One of the most popular works of sculpture of the 19th century was Hiram Powers’ The Greek Slave, circa 1843.
To forestall any shock and dismay over the statue’s nudity, Powers helpfully included a pamphlet explaining how his work was to be interpreted, a short narrative sketch of virtue-in-distress.
Powers astutely explained, in the pamphlet that accompained his statue on its American tour in 1847, that his slave’s nudity was not her fault: she had been divested of her clothes by the lustful and impious Turks who put her on the auction block; thus her unwilling nakedness signified the purest form of the Ideal, the triumph of Christian virtue over sin. This sales pitch, aimed point-blank at Puritan sensibilities, worked so well that American Clergymen urged their congregations to go and see The Greek Slave.”

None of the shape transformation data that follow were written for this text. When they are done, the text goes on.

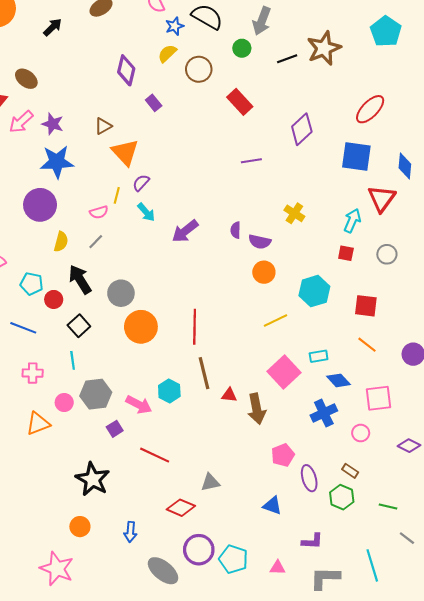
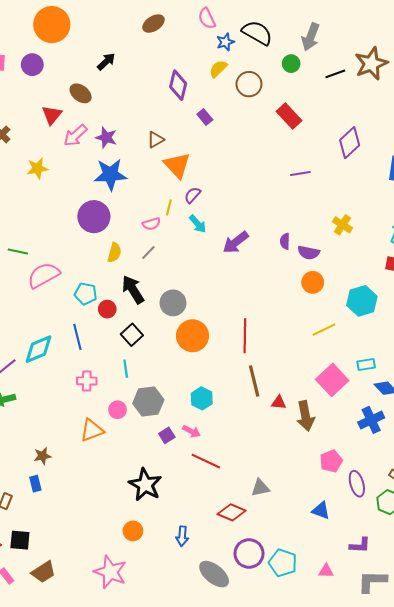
black arrow: (53, 27) -> (106, 62), moved
blue line: (23, 328) -> (77, 337), turned 55
cyan hexagon: (169, 391) -> (202, 398), moved
pink arrow: (139, 405) -> (191, 431), moved, size x0.7

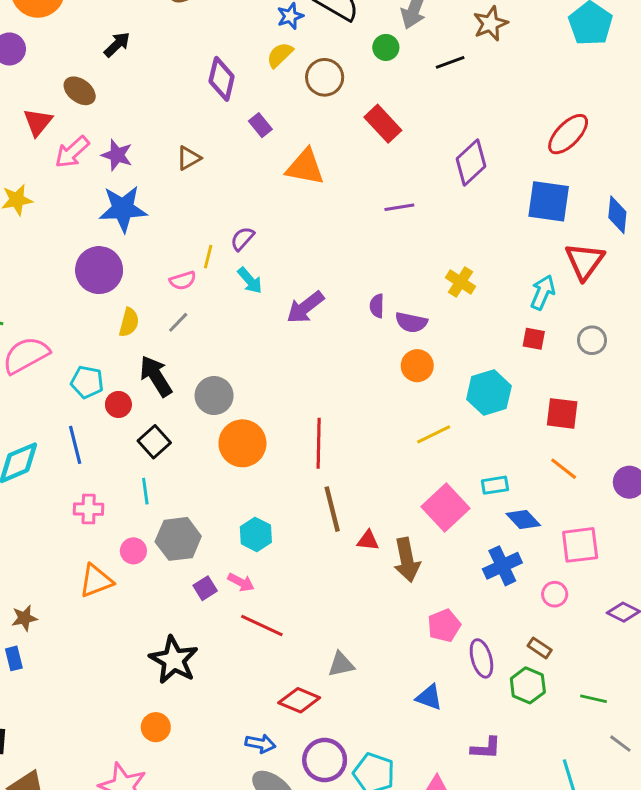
brown star: (371, 64) -> (490, 24), moved, size x0.7
orange triangle: (177, 165) -> (305, 167), moved, turned -36
blue arrow: (182, 536) -> (260, 744), moved, turned -84

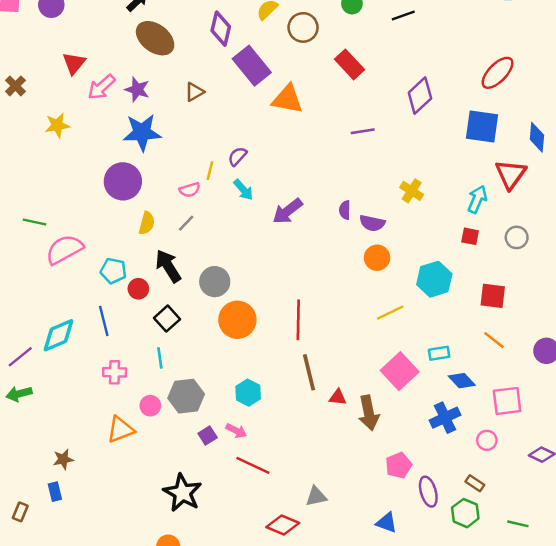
brown ellipse: (80, 91) -> (155, 38), moved, size x1.5
purple rectangle: (260, 125) -> (252, 66), size x2.0

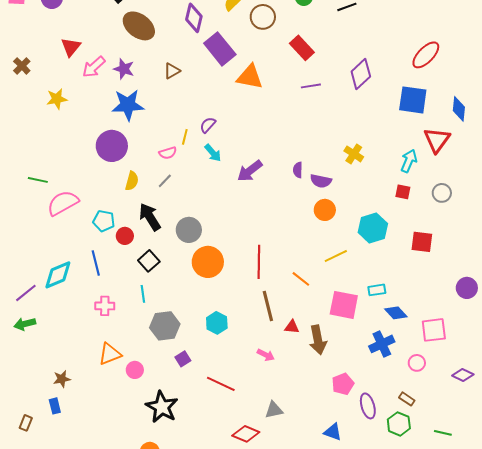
purple line: (363, 131) -> (311, 86), moved
orange line: (494, 340) -> (301, 279), moved
pink square: (400, 371) -> (344, 305), turned -36
pink circle: (150, 406) -> (135, 370), moved
pink arrow: (236, 431) -> (266, 355), moved

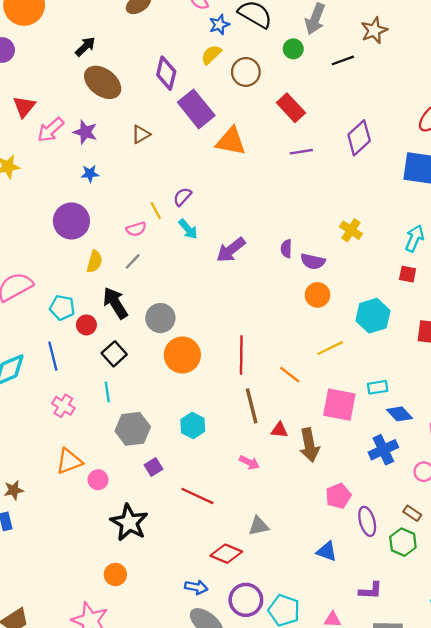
blue star: (128, 105) -> (90, 174), size x0.5
yellow line: (185, 137) -> (156, 211), turned -42
pink cross: (105, 306) -> (63, 406), turned 30

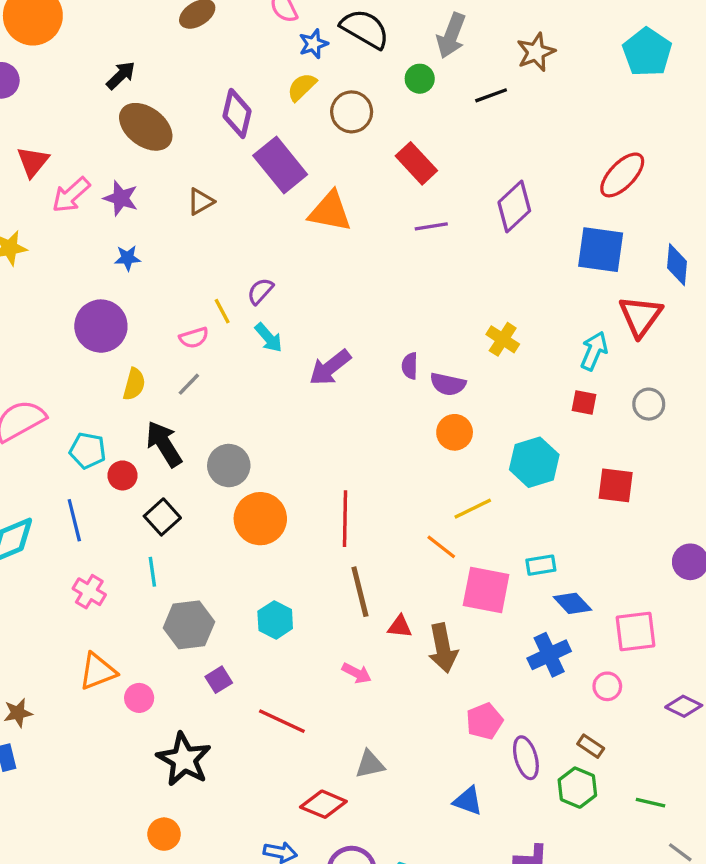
orange line: (290, 375) -> (441, 547), moved

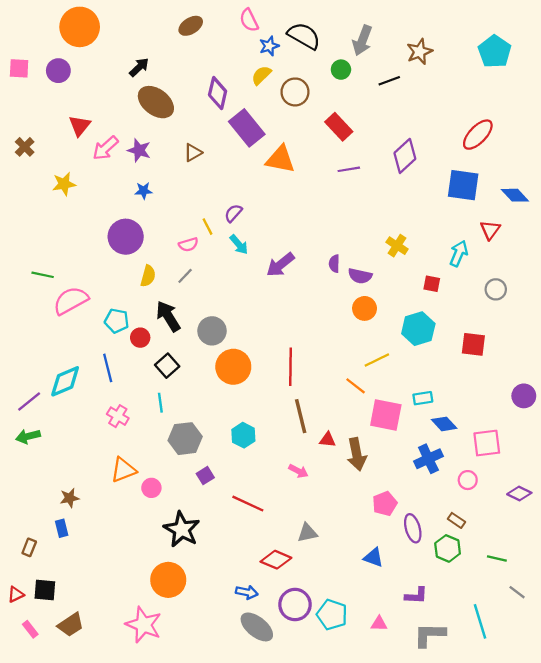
blue diamond: (677, 265) -> (515, 195), turned -48
red triangle: (640, 316) -> (490, 230), size x0.7
red square: (584, 402) -> (432, 284), moved
orange circle: (164, 834) -> (168, 580), size x1.6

The humor magazine Punch has always been in touch with the British middle class psyche, and and it made a perhaps unwittingly clever satire of the sculpture when it ran a cartoon entitled, The Virginian Slave. Remember, the original statue and its replicas and miniatures were created when slavery was in full bloom in the American South, and people who demonstrated their sensitivity by clucking over The Greek Slave’s virtue-in-distress couldn’t care too much about the actual slaves across the Atlantic.
Now, was this an example of “unconscious pornography”, that the Victorian American and British viewers needed a pious gloss to gaze upon a naked woman in chains without guilt? Or did they really look it in a different way than us cynical moderns? Or can the image be viewed in multiple ways?
I’m a little influenced by Harold Bloom’s idea of strong and weak misreading, or misprision. It could be that BDSM pornography is a misreading of earlier genres like the novel of sensibility and the Gothic.